Five-Gene Score Model Under Study in Predicting Outcomes in Bladder Cancer
Posted: Thursday, December 16, 2021
Findings presented in the Journal of Immunology Research outlined a five-gene score model that may provide valuable biomarker information to predict and treat patients with bladder cancer. Jianbin Bi, PhD, of The First Hospital of China Medical University, Shenyang, and colleagues demonstrated that CD8-positive T cells and M2 macrophages appear to be related to the expression of the selected genes and that expression levels of MHC-I, MHC-II, LCK, and interferon were associated with the expression of the protein-coding gene TNFRSF14 and the risk score for disease.
“Our findings provide a signature that might help determine the optimal treatment for individual patients with bladder cancer,” the authors concluded.
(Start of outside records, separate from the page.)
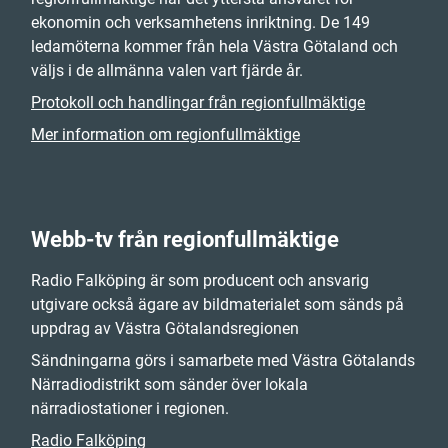
ekonomin och verksamhetens inriktning. De 149
ledamöterna kommer från hela Västra Götaland och
väljs i de allmänna valen vart fjärde år.
Protokoll och handlingar från regionfullmäktige
Mer information om regionfullmäktige
Webb-tv från regionfullmäktige
Radio Falköping är som producent och ansvarig
utgivare också ägare av bildmaterialet som sänds på
uppdrag av Västra Götalandsregionen
Sändningarna görs i samarbete med Västra Götalands
Närradiodistrikt som sänder över lokala
närradiostationer i regionen.
Radio Falköping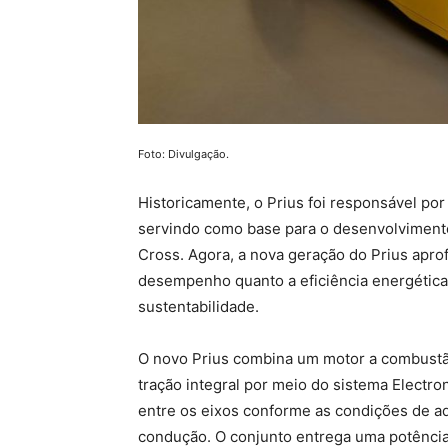
Foto: Divulgação.
Historicamente, o Prius foi responsável por
servindo como base para o desenvolvimento
Cross. Agora, a nova geração do Prius apr
desempenho quanto a eficiência energétic
sustentabilidade.
O novo Prius combina um motor a combustão
tração integral por meio do sistema Electr
entre os eixos conforme as condições de ad
condução. O conjunto entrega uma potência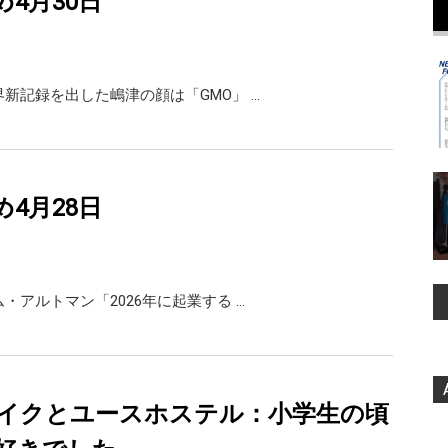
め4月30日
X 世界新記録を出した嶋津の顔は「GMO」 …
め4月28日
X サム・アルトマン「2026年に起業する …
イクとユースホステル：小学生の頃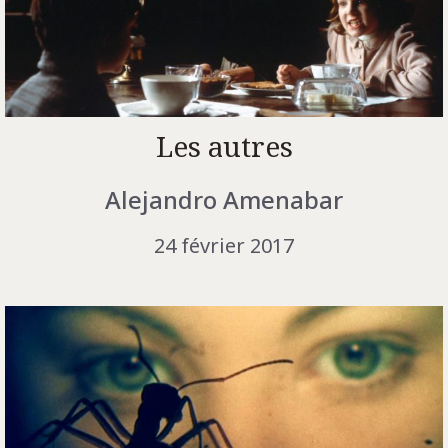
Les autres
Alejandro Amenabar
24 février 2017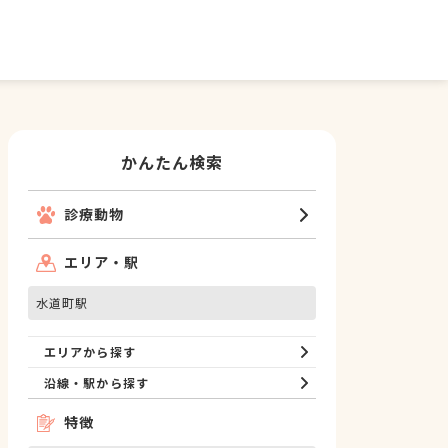
かんたん検索
診療動物
エリア・駅
水道町駅
エリアから探す
沿線・駅から探す
特徴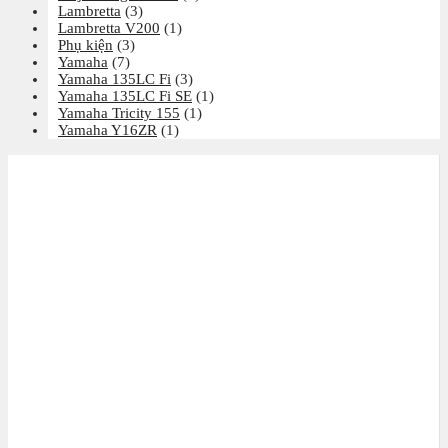
Lambretta
(3)
Lambretta V200
(1)
Phụ kiện
(3)
Yamaha
(7)
Yamaha 135LC Fi
(3)
Yamaha 135LC Fi SE
(1)
Yamaha Tricity 155
(1)
Yamaha Y16ZR
(1)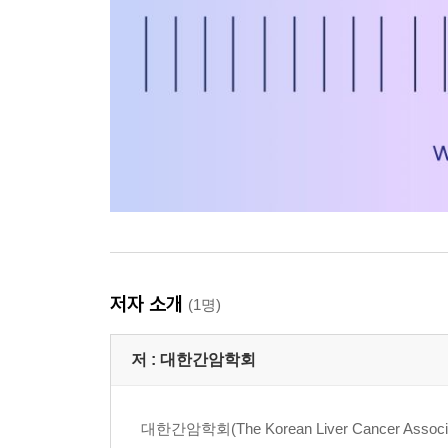
저자 소개
(1명)
저 :
대한간암학회
대한간암학회(The Korean Liver Cancer 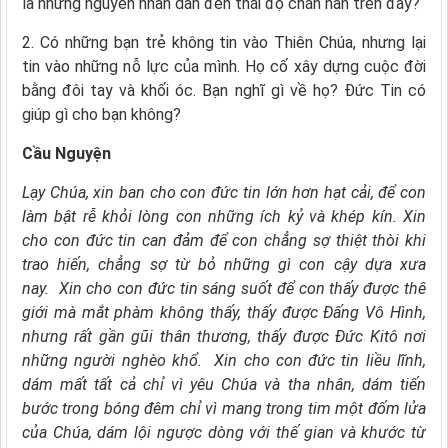
là những nguyên nhân dẫn đến thái độ chán nản trên đây?
2. Có những bạn trẻ không tin vào Thiên Chúa, nhưng lại
tin vào những nỗ lực của mình. Họ cố xây dựng cuộc đời
bằng đôi tay và khối óc. Bạn nghĩ gì về họ? Ðức Tin có
giúp gì cho bạn không?
Cầu Nguyện
Lạy Chúa, xin ban cho con đức tin lớn hơn hạt cải, để con
làm bật rễ khỏi lòng con những ích kỷ và khép kín.
Xin
cho con đức tin can đảm
để con chẳng sợ thiệt thòi khi
trao hiến, chẳng sợ từ bỏ những gì con cậy dựa xưa
nay.
Xin cho con đức tin sáng suốt để con thấy được thế
giới mà mắt phàm không thấy, thấy được Ðấng Vô Hình,
nhưng rất gần gũi thân thương, thấy được Ðức Kitô nơi
những người nghèo khổ.
Xin cho con đức tin liều lĩnh,
dám mất tất cả chỉ vì yêu Chúa và tha nhân, dám tiến
bước trong bóng đêm chỉ vì mang trong tim một đốm lửa
của Chúa, dám lội ngược dòng với thế gian và khước từ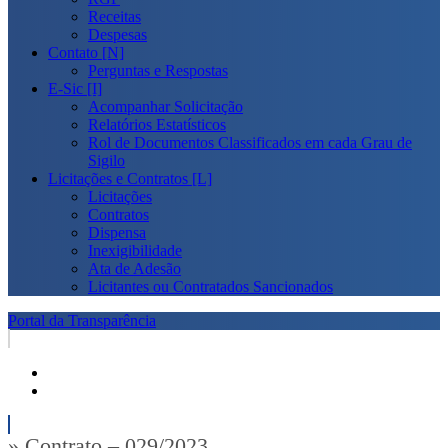
Receitas
Despesas
Contato [N]
Perguntas e Respostas
E-Sic [I]
Acompanhar Solicitação
Relatórios Estatísticos
Rol de Documentos Classificados em cada Grau de
Sigilo
Licitações e Contratos [L]
Licitações
Contratos
Dispensa
Inexigibilidade
Ata de Adesão
Licitantes ou Contratados Sancionados
Portal da Transparência
» Contrato – 029/2023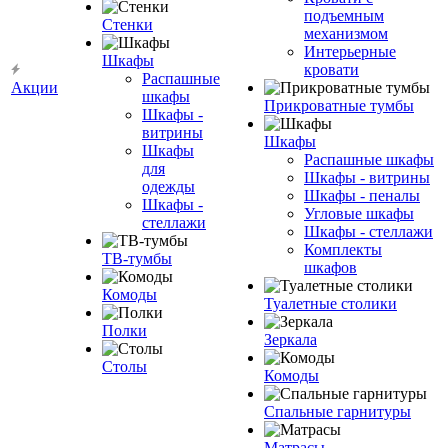
подъемным
Стенки
механизмом
Интерьерные
Шкафы
кровати
Распашные
Акции
шкафы
Прикроватные тумбы
Шкафы -
витрины
Шкафы
Шкафы
Распашные шкафы
для
Шкафы - витрины
одежды
Шкафы - пеналы
Шкафы -
Угловые шкафы
стеллажи
Шкафы - стеллажи
Комплекты
ТВ-тумбы
шкафов
Комоды
Туалетные столики
Полки
Зеркала
Столы
Комоды
Спальные гарнитуры
Матрасы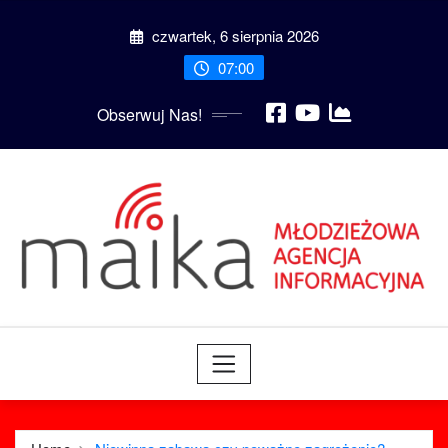
Skip
czwartek, 6 sierpnia 2026
to
content
07:00
Obserwuj Nas!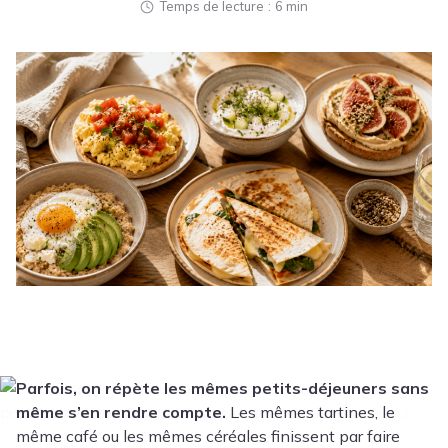
Temps de lecture
6 min
Parfois, on répète les mêmes petits-déjeuners sans
même s’en rendre compte.
Les mêmes tartines, le
même café ou les mêmes céréales finissent par faire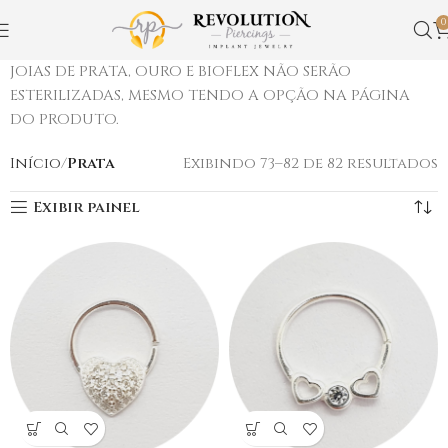
0
JOIAS DE PRATA, OURO E BIOFLEX NÃO SERÃO
ESTERILIZADAS, MESMO TENDO A OPÇÃO NA PÁGINA
DO PRODUTO.
Início
Prata
Exibindo 73–82 de 82 resultados
Exibir painel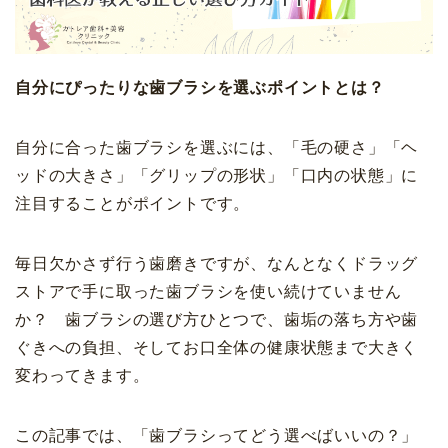
自分にぴったりな歯ブラシを選ぶポイントとは？
自分に合った歯ブラシを選ぶには、「毛の硬さ」「ヘ
ッドの大きさ」「グリップの形状」「口内の状態」に
注目することがポイントです。
毎日欠かさず行う歯磨きですが、なんとなくドラッグ
ストアで手に取った歯ブラシを使い続けていません
か？ 歯ブラシの選び方ひとつで、歯垢の落ち方や歯
ぐきへの負担、そしてお口全体の健康状態まで大きく
変わってきます。
この記事では、「歯ブラシってどう選べばいいの？」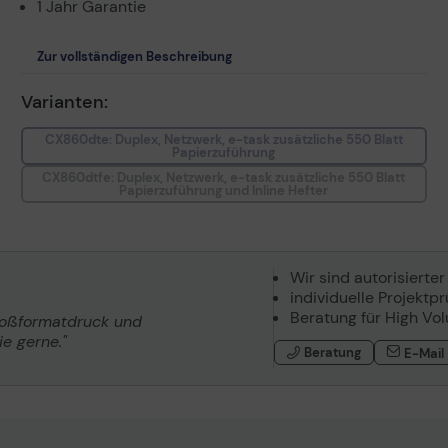
1 Jahr Garantie
Zur vollständigen Beschreibung
Varianten:
CX860dte: Duplex, Netzwerk, e-task zusätzliche 550 Blatt
Papierzuführung
CX860dtfe: Duplex, Netzwerk, e-task zusätzliche 550 Blatt
Papierzuführung und Inline Hefter
Wir sind autorisierter
individuelle Projektp
Beratung für High Vo
roßformatdruck und
e gerne."
Beratung
E-Mail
In this study, the authors identified five prognostic genes by univariate, robust, and multivariate Cox regression and developed a prognosis-related model. The Cancer Therapeutics Response Portal and PRISM data sets were utilized to identify drugs with high sensitivity for treatment. Additionally, the role of the TNFRSF14 coding gene was determined by Western blotting, cell proliferation assay, and 5-ethynyl-20-deoxyuridine assay.
The five prognostic genes in patients with bladder cancer were identified as GSDMB, CLEC2D, APOL2, TNFRSF14, and GBP2. The authors found that CD8-positive T cells were highly infiltrated in the group with high expression of TNFRSF14 and infiltrated at a lower rate in the M2 macrophages cohort. The higher expression of TNFRSF14 was found to be linked to higher expression levels of LCK, interferon, MHC-1, and MHC-II, whereas the risk score was the opposite for these genes.
Among the compounds identified, the BCL2 inhibitor obatoclax was considered as a potential treatment option for patients with low expression of TNFRSF14. Additionally, the proliferation of bladder cancer cell lines was higher in the TNFRSF14-reduced group. TNFRSF14 also played a role in the progression of bladder cancer through the Wnt/b-catenin–dependent pathway, and the authors noted that the gene is a potential protective biomarker in the cell proliferation of the disease.
Disclosure: The authors reported no conflicts of interest.